#### What is needed
Should any entry look odd, write it out exactly anyway, along with all the rest.

#### Provided records

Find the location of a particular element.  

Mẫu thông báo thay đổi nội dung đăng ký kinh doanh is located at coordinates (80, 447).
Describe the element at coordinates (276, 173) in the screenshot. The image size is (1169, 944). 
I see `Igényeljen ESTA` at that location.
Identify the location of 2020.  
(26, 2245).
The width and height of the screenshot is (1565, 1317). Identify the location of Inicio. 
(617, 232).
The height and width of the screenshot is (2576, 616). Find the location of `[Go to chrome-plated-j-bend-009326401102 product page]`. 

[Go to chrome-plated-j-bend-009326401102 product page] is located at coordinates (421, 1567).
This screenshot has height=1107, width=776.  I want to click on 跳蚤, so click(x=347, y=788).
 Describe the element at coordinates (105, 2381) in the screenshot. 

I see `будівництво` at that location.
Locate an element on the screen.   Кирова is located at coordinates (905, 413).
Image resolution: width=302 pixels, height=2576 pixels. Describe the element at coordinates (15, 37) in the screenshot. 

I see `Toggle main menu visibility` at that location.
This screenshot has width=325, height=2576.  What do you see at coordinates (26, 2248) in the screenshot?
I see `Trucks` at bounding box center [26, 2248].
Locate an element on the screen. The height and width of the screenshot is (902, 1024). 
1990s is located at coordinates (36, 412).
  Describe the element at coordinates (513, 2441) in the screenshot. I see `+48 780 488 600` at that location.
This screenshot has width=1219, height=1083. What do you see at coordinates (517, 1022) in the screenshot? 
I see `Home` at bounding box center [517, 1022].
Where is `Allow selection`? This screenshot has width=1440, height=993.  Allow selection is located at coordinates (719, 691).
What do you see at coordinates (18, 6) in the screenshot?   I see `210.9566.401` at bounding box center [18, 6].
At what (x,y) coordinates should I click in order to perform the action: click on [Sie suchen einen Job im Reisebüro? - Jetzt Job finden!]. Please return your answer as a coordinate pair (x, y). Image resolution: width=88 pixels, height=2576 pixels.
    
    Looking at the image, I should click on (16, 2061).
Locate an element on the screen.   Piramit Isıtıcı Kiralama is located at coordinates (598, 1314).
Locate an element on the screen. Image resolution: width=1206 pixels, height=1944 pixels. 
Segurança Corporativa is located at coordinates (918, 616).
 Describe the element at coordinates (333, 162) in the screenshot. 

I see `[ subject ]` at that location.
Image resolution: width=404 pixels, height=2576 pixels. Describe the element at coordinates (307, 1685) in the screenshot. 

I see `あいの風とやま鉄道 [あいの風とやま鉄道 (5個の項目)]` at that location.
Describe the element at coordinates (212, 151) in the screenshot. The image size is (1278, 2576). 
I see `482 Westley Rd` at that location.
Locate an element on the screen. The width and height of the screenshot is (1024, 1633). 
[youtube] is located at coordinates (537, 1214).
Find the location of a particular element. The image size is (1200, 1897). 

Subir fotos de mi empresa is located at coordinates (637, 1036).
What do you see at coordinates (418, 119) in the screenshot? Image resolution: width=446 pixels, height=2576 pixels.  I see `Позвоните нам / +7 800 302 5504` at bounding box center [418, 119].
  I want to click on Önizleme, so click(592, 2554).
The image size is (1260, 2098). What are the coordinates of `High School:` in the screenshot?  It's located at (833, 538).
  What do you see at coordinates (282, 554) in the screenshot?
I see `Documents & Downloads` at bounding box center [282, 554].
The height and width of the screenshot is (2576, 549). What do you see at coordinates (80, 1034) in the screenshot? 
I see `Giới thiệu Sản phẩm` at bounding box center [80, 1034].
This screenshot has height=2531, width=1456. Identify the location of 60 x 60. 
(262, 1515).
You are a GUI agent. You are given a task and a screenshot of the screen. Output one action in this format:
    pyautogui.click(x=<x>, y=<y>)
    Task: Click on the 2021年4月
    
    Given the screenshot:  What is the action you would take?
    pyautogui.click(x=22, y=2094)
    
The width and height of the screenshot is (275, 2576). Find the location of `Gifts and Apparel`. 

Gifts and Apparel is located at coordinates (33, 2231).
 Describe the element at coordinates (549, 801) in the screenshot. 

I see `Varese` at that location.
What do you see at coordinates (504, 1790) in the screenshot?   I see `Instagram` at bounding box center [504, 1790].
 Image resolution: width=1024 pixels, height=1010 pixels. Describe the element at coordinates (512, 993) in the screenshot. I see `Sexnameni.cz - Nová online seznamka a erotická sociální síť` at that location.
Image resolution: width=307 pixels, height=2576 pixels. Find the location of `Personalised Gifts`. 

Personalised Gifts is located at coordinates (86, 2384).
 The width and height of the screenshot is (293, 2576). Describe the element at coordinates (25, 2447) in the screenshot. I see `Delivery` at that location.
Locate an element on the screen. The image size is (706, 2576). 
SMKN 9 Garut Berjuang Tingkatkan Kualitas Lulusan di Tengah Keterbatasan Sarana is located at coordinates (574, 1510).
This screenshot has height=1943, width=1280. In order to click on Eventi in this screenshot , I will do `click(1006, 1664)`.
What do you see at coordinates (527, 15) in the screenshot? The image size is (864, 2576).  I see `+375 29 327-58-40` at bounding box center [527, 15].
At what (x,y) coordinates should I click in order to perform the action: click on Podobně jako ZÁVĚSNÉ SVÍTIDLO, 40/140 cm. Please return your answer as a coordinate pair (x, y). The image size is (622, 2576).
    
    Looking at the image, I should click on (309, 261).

#### Solution to this problem
Find the location of a particular element.  

Mẫu thông báo thay đổi nội dung đăng ký kinh doanh is located at coordinates (80, 447).
Describe the element at coordinates (276, 173) in the screenshot. The image size is (1169, 944). 
I see `Igényeljen ESTA` at that location.
Identify the location of 2020.  
(26, 2245).
The width and height of the screenshot is (1565, 1317). Identify the location of Inicio. 
(617, 232).
The height and width of the screenshot is (2576, 616). Find the location of `[Go to chrome-plated-j-bend-009326401102 product page]`. 

[Go to chrome-plated-j-bend-009326401102 product page] is located at coordinates (421, 1567).
This screenshot has height=1107, width=776.  I want to click on 跳蚤, so click(x=347, y=788).
 Describe the element at coordinates (105, 2381) in the screenshot. 

I see `будівництво` at that location.
Locate an element on the screen.   Кирова is located at coordinates (905, 413).
Image resolution: width=302 pixels, height=2576 pixels. Describe the element at coordinates (15, 37) in the screenshot. 

I see `Toggle main menu visibility` at that location.
This screenshot has width=325, height=2576.  What do you see at coordinates (26, 2248) in the screenshot?
I see `Trucks` at bounding box center [26, 2248].
Locate an element on the screen. The height and width of the screenshot is (902, 1024). 
1990s is located at coordinates (36, 412).
  Describe the element at coordinates (513, 2441) in the screenshot. I see `+48 780 488 600` at that location.
This screenshot has width=1219, height=1083. What do you see at coordinates (517, 1022) in the screenshot? 
I see `Home` at bounding box center [517, 1022].
Where is `Allow selection`? This screenshot has width=1440, height=993.  Allow selection is located at coordinates (719, 691).
What do you see at coordinates (18, 6) in the screenshot?   I see `210.9566.401` at bounding box center [18, 6].
At what (x,y) coordinates should I click in order to perform the action: click on [Sie suchen einen Job im Reisebüro? - Jetzt Job finden!]. Please return your answer as a coordinate pair (x, y). Image resolution: width=88 pixels, height=2576 pixels.
    
    Looking at the image, I should click on (16, 2061).
Locate an element on the screen.   Piramit Isıtıcı Kiralama is located at coordinates (598, 1314).
Locate an element on the screen. Image resolution: width=1206 pixels, height=1944 pixels. 
Segurança Corporativa is located at coordinates (918, 616).
 Describe the element at coordinates (333, 162) in the screenshot. 

I see `[ subject ]` at that location.
Image resolution: width=404 pixels, height=2576 pixels. Describe the element at coordinates (307, 1685) in the screenshot. 

I see `あいの風とやま鉄道 [あいの風とやま鉄道 (5個の項目)]` at that location.
Describe the element at coordinates (212, 151) in the screenshot. The image size is (1278, 2576). 
I see `482 Westley Rd` at that location.
Locate an element on the screen. The width and height of the screenshot is (1024, 1633). 
[youtube] is located at coordinates (537, 1214).
Find the location of a particular element. The image size is (1200, 1897). 

Subir fotos de mi empresa is located at coordinates (637, 1036).
What do you see at coordinates (418, 119) in the screenshot? Image resolution: width=446 pixels, height=2576 pixels.  I see `Позвоните нам / +7 800 302 5504` at bounding box center [418, 119].
  I want to click on Önizleme, so click(592, 2554).
The image size is (1260, 2098). What are the coordinates of `High School:` in the screenshot?  It's located at (833, 538).
  What do you see at coordinates (282, 554) in the screenshot?
I see `Documents & Downloads` at bounding box center [282, 554].
The height and width of the screenshot is (2576, 549). What do you see at coordinates (80, 1034) in the screenshot? 
I see `Giới thiệu Sản phẩm` at bounding box center [80, 1034].
This screenshot has height=2531, width=1456. Identify the location of 60 x 60. 
(262, 1515).
You are a GUI agent. You are given a task and a screenshot of the screen. Output one action in this format:
    pyautogui.click(x=<x>, y=<y>)
    Task: Click on the 2021年4月
    
    Given the screenshot:  What is the action you would take?
    pyautogui.click(x=22, y=2094)
    
The width and height of the screenshot is (275, 2576). Find the location of `Gifts and Apparel`. 

Gifts and Apparel is located at coordinates (33, 2231).
 Describe the element at coordinates (549, 801) in the screenshot. 

I see `Varese` at that location.
What do you see at coordinates (504, 1790) in the screenshot?   I see `Instagram` at bounding box center [504, 1790].
 Image resolution: width=1024 pixels, height=1010 pixels. Describe the element at coordinates (512, 993) in the screenshot. I see `Sexnameni.cz - Nová online seznamka a erotická sociální síť` at that location.
Image resolution: width=307 pixels, height=2576 pixels. Find the location of `Personalised Gifts`. 

Personalised Gifts is located at coordinates (86, 2384).
 The width and height of the screenshot is (293, 2576). Describe the element at coordinates (25, 2447) in the screenshot. I see `Delivery` at that location.
Locate an element on the screen. The image size is (706, 2576). 
SMKN 9 Garut Berjuang Tingkatkan Kualitas Lulusan di Tengah Keterbatasan Sarana is located at coordinates (574, 1510).
This screenshot has height=1943, width=1280. In order to click on Eventi in this screenshot , I will do `click(1006, 1664)`.
What do you see at coordinates (527, 15) in the screenshot? The image size is (864, 2576).  I see `+375 29 327-58-40` at bounding box center [527, 15].
At what (x,y) coordinates should I click in order to perform the action: click on Podobně jako ZÁVĚSNÉ SVÍTIDLO, 40/140 cm. Please return your answer as a coordinate pair (x, y). The image size is (622, 2576).
    
    Looking at the image, I should click on (309, 261).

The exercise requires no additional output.